Not exactly. If we were to make a bet on the millionth digit of pi, or the accuracy of string theory, or whether or not there is a particle with a mass in a certain range, the result would be the same in every Everett branch.
The thing I am asserting without bothering to back it up is called the expected utility hypothesis.
Fair enough. I believe you get the point though.
It's equivalent to having different priors and doing it linearly (although you might have to involve infinitesimal probabilities to get it to work exactly right). That does raise the question of whether those things really can be considered separate.
Yes, though the result of the bet (i.e. your observations) would be different in an infinitesimal fraction of them.
/useless nitpick that doesn't actually change your point
You mean, half of it will go through.
So? In such a case, regular suicide would also be rational. (That is, instead of surviving all of the time with utility 1, you would prefer to survive p of the time with utility U>1/p.)
The standard formulation is that you would only prefer to commit quantum suicide if, if you happen to survive, you'll be better off by some standard. Overdosing but waking up in the hospital doesn't count, but gambling your life in interesting ways does.
The reason quantum suicide is attractive when regular suicide isn't is because MWI gives but there's still a chance extra emotional weight.
The "only states in which I'm alive matter" utility function will tell you to play Russian Roulette at any odds, so long as the payoff is positive, regardless of whether you believe MWI or not.
And even if you call death utility 0, then it can still be rational to play Russian Roulette, so long as the payoff in utilons is high enough to justify the chance of 0 utility, again whether you believe MWI or not.
The results you quote are very interesting and answer questions I've been worrying about for some time. Apologies for bringing up two purely technical inquiries:
Could you provide a reference for the result you quote? You referred to Eq. (34) in Everett's original paper in another comment, but this doesn't seem to make the link to the VNM axioms and decision theory.
That seems wrong to me. There has to be a formulation of the form if the two initially perfectly entangled particles get only slightly entangled with other particles, then quantum teleportation still works with high fidelity / a high probability of success -- otherwise quantum teleportation wouldn't be feasible in reality.
Manfred, what about quantum computers? They can be big enough to have a goal system, and will work only when their states are coherent... Will they generate a new kind of morality?
If you can care about a quantum computer, then the quantum computer will generate no new kind of morality by caring about itself.

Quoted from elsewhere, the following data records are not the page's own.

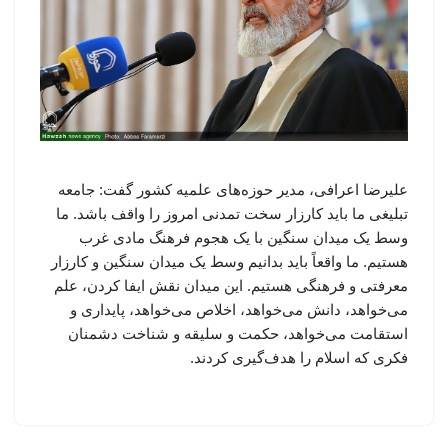
علیرضا اعرافی، مدیر حوزه‌های علمیه کشور گفت: جامعه
تبلیغی ما باید کارزار سخت تمدنی امروز را واقف باشد. ما
وسط یک میدان سنگین با یک هجوم فرهنگ مادی غرب
هستیم. ما واقعاً باید بدانیم وسط یک میدان سنگین و کارزار
معرفتی و فرهنگی هستیم. این میدان نقش ایفا کردن، علم
می‌خواهد، دانش می‌خواهد، اخلاص می‌خواهد، پایداری و
استقامت می‌خواهد، حکمت و سلیقه و شناخت دشمنان
فکری که اسلام را هدف‌گیری کردند.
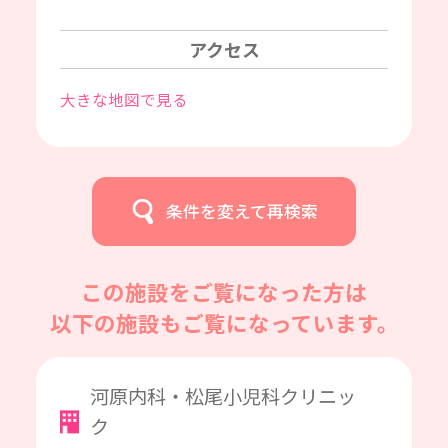
アクセス
大きな地図で見る
条件を変えて再検索
この施設をご覧になった方は
以下の施設もご覧になっています。
河原内科・松尾小児科クリニッ
ク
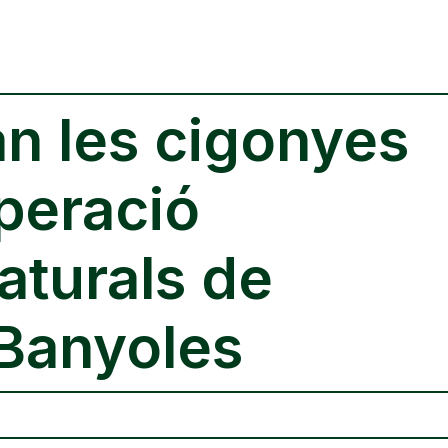
an les cigonyes
uperació
aturals de
 Banyoles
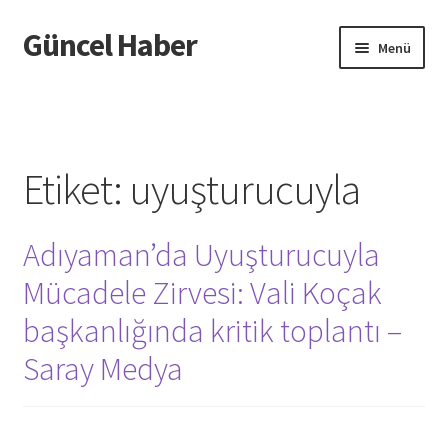
Güncel Haber
Dolaşıma
İçeriğe
Menü
geç
geç
Giriş
Etiket:
uyuşturucuyla
Adıyaman’da Uyuşturucuyla
Mücadele Zirvesi: Vali Koçak
başkanlığında kritik toplantı –
Saray Medya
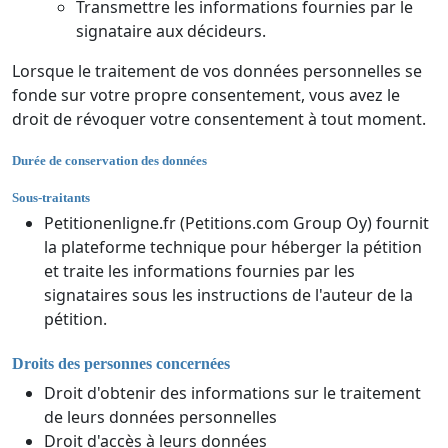
Transmettre les informations fournies par le
signataire aux décideurs.
Lorsque le traitement de vos données personnelles se
fonde sur votre propre consentement, vous avez le
droit de révoquer votre consentement à tout moment.
Durée de conservation des données
Sous-traitants
Petitionenligne.fr (Petitions.com Group Oy) fournit
la plateforme technique pour héberger la pétition
et traite les informations fournies par les
signataires sous les instructions de l'auteur de la
pétition.
Droits des personnes concernées
Droit d'obtenir des informations sur le traitement
de leurs données personnelles
Droit d'accès à leurs données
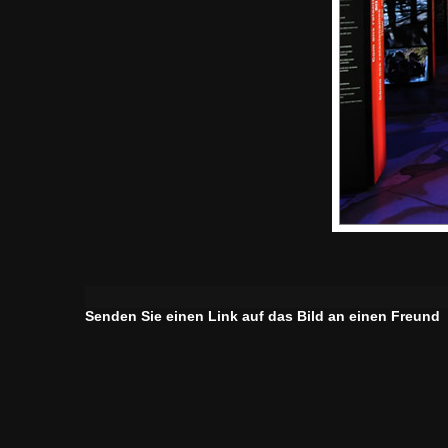
Senden Sie einen Link auf das Bild an einen Freund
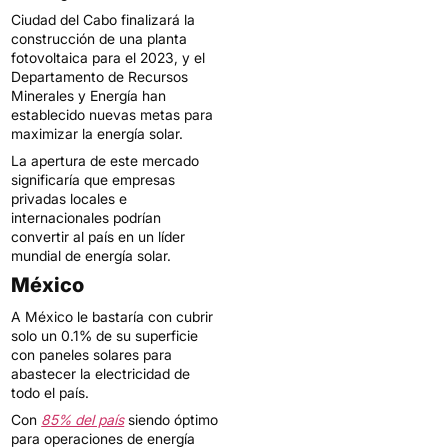
Ciudad del Cabo finalizará la
construcción de una planta
fotovoltaica para el 2023, y el
Departamento de Recursos
Minerales y Energía han
establecido nuevas metas para
maximizar la energía solar.
La apertura de este mercado
significaría que empresas
privadas locales e
internacionales podrían
convertir al país en un líder
mundial de energía solar.
México
A México le bastaría con cubrir
solo un 0.1% de su superficie
con paneles solares para
abastecer la electricidad de
todo el país.
Con
85% del país
siendo óptimo
para operaciones de energía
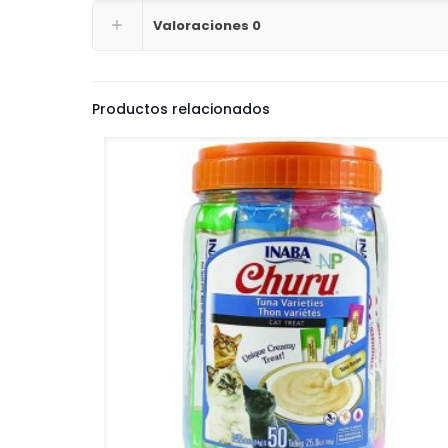
Valoraciones
0
Productos relacionados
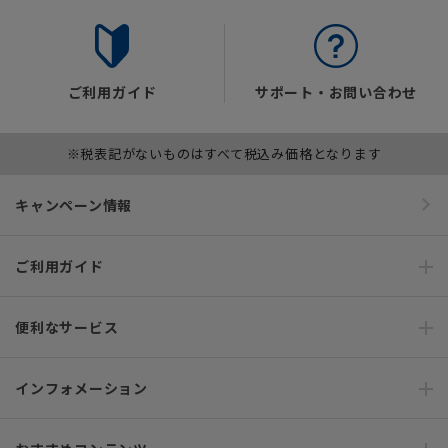
ご利用ガイド
サポート・お問い合わせ
※税表記がないものはすべて税込み価格となります
キャンペーン情報
ご利用ガイド
便利なサービス
インフォメーション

Sure, it puts is in an unusual position - but the goal of this post was to show that this position isn't qualitatively different, jsut something we haven't had much reason to care about yet.
Can you explain why "the only measure available is indeed the ordinary amplitude-squared measure"?
Also, I'm confused about this:
According to the Wikipedia entry you linked to, a probability measure is a real-valued function, but X here is apparently just a number? What's the significance of your parenthetical note here?
It's kind of an abstract mathematical fact. If you are fine with that, I recommend reading Everett's original paper, which includes this fact as equation 34.
The significane is that now we're talking about some "fundamental" property of the universe, rather than probability, which is more about our ignorance of what's going to happen. Um, so if that description of probability didn't make sense, the distinction won't make much sense.